Supported diversity indices include:
shannon_index- Shannon entropysimpson_index- Simpson's diversity indexgini_index- Gini coefficienttheil_index- Theil index
from histolytics.spatial_agg.local_diversity import local_diversity
# Compute local cell type diversity with shannon entropy
nuc = local_diversity(
nuc,
w,
id_col="uid",
val_cols=["class_name"],
metrics=["shannon_index"],
num_processes=6,
)
# visualize nhood mean areas
ax = tis.plot(figsize=(10, 10), column="class_name", aspect=1, alpha=0.3)
ax = nuc.plot(
ax=ax, column="class_name_shannon_index", aspect=1, cmap="Reds", legend=True
)
ax.set_axis_off()
In the above image, as expected, the diversity is higher around tissue borders where the stroma meets other tissues. For example, the diversity is higher around the basal layer of the lesion where the neoplastic nuclei have more variable neighborhood compositions (neighborhoods can contain also inflammatory and connective nuclei instead of just neoplastic ones).
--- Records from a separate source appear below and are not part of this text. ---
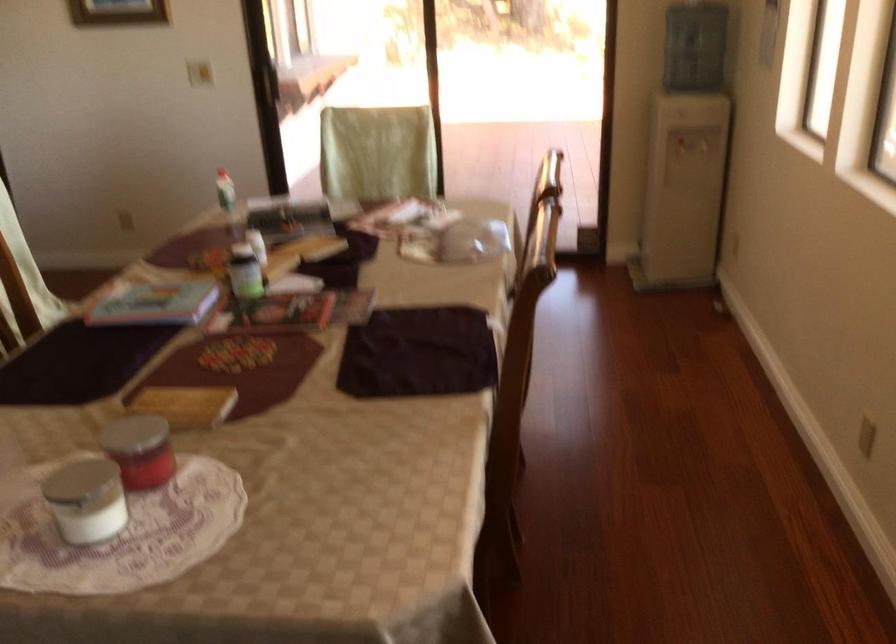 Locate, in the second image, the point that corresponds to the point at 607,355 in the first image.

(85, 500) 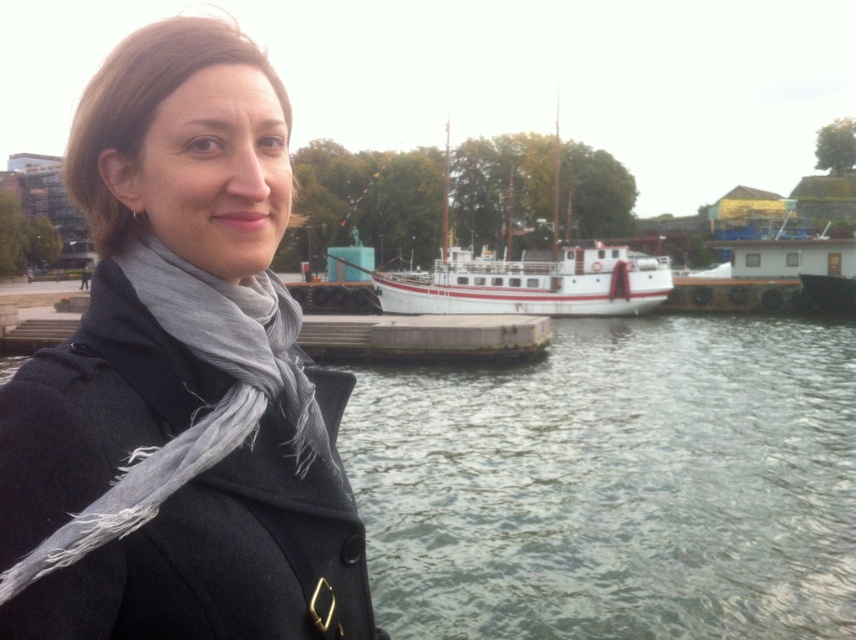 Who is positioned more to the left, greenish water at lower center or white matte boat at center?

greenish water at lower center

Describe the element at coordinates (616, 484) in the screenshot. Image resolution: width=856 pixels, height=640 pixels. I see `greenish water at lower center` at that location.

Where is `greenish water at lower center`? This screenshot has width=856, height=640. greenish water at lower center is located at coordinates (616, 484).

Which of these two, greenish water at lower center or gray fringed scarf at left, stands shorter?

gray fringed scarf at left is shorter.

Find the location of a particular element. The height and width of the screenshot is (640, 856). greenish water at lower center is located at coordinates (616, 484).

Consider the image. Is gray fringed scarf at left to the right of white matte boat at center from the viewer's perspective?

No, gray fringed scarf at left is not to the right of white matte boat at center.

Consider the image. Does gray fringed scarf at left have a greater width compared to white matte boat at center?

Incorrect, gray fringed scarf at left's width does not surpass white matte boat at center's.

Between point (100, 540) and point (533, 307), which one is positioned behind?

The point (533, 307) is more distant.

Identify the location of gray fringed scarf at left. This screenshot has width=856, height=640. (204, 413). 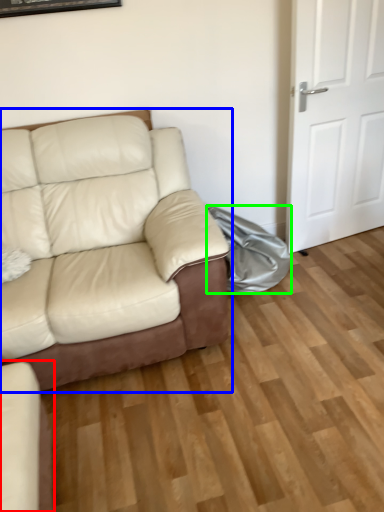 Question: Which object is positioned closest to studio couch (highlighted by a red box)? Select from studio couch (highlighted by a blue box) and material (highlighted by a green box).

Choices:
 (A) studio couch
 (B) material

Answer: (A) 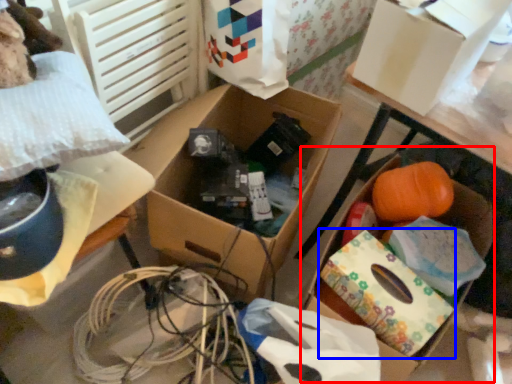 Question: Which object appears closest to the camera in this image, storage box (highlighted by a red box) or cardboard box (highlighted by a blue box)?

Choices:
 (A) storage box
 (B) cardboard box

Answer: (B)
Next we will compute the diversity of a contiguous variable. We will use the area of the neighbors in the example. The more red, the more heterogeneous the area of the neighbors.
# Compute local cell type diversity with shannon entropy
# We will use fisher-jenks classification to bin the contiguous values for entropy
nuc = local_diversity(
nuc,
w,
id_col="uid",
val_cols=["area"],
metrics=["shannon_index"],
num_processes=6,
scheme="fisherjenks",
k=5,
)
# visualize nhood mean areas
ax = tis.plot(figsize=(10, 10), column="class_name", aspect=1, alpha=0.3)
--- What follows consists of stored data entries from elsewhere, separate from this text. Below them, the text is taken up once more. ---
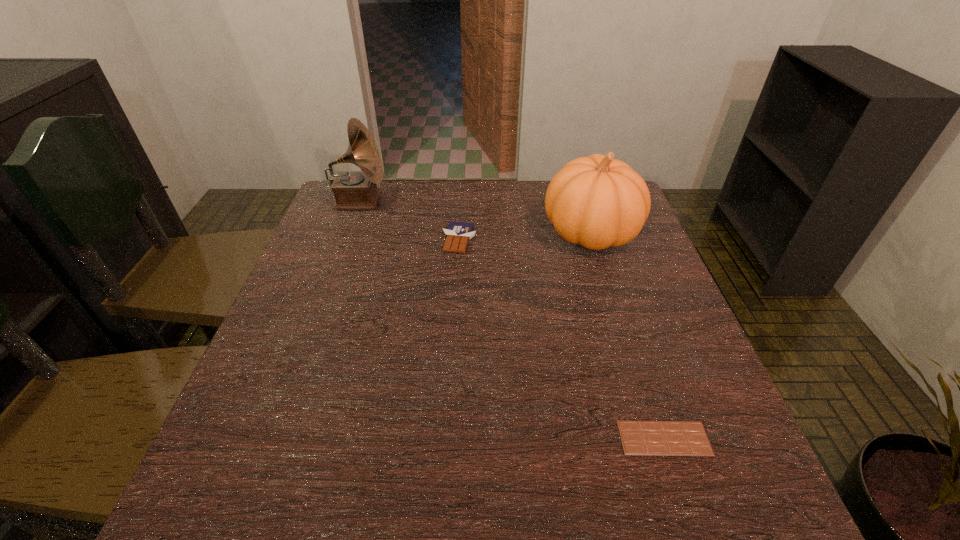 Image resolution: width=960 pixels, height=540 pixels. What are the coordinates of `the leftmost object` in the screenshot? It's located at (352, 189).

Find the location of a particular element. This screenshot has height=540, width=960. pumpkin is located at coordinates (597, 201).

At what (x,y) coordinates should I click in order to perform the action: click on the second object from left to right. Please return your answer as a coordinate pair (x, y). Looking at the image, I should click on (458, 234).

At what (x,y) coordinates should I click in order to perform the action: click on the left chocolate bar. Please return your answer as a coordinate pair (x, y). This screenshot has height=540, width=960. Looking at the image, I should click on (458, 234).

Locate an element on the screen. The image size is (960, 540). the shorter chocolate bar is located at coordinates (639, 438).

Locate an element on the screen. This screenshot has width=960, height=540. the right chocolate bar is located at coordinates (639, 438).

The width and height of the screenshot is (960, 540). Find the location of `vacant position located on the horn of the phonograph record`. vacant position located on the horn of the phonograph record is located at coordinates (511, 201).

The width and height of the screenshot is (960, 540). Find the location of `vacant position located 0.150m on the left of the pumpkin`. vacant position located 0.150m on the left of the pumpkin is located at coordinates (487, 232).

Where is `blank space located 0.180m on the left of the taller chocolate bar`? The height and width of the screenshot is (540, 960). blank space located 0.180m on the left of the taller chocolate bar is located at coordinates (374, 240).

Identify the location of vacant region located on the back of the right chocolate bar. This screenshot has width=960, height=540. (637, 357).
ax = nuc.plot(ax=ax, column="area_shannon_index", aspect=1, cmap="Reds", legend=True)
ax.set_axis_off()
We can see in the above image that the nuclear area diversity is relatively high throughout the whole WSI. No apparent regions of low diversity are observed, indicating a consistent level of heterogeneity in nuclear sizes across the tissue.
Conclusion¶
In this workflow demonstration, we have shown how Histolytics can be used to analyze spatial relationships between nuclei in histological images. We explored various cell-cell link analyses, including link counts, and custom metrics. We also showed ow to aggregate local neighborhoods of nuclei by computing neighborhood characteristics, distances, and diversity indices. These analyses can provide valuable insights into the spatial organization of cells, their interactions, and the microenvironment in which they reside.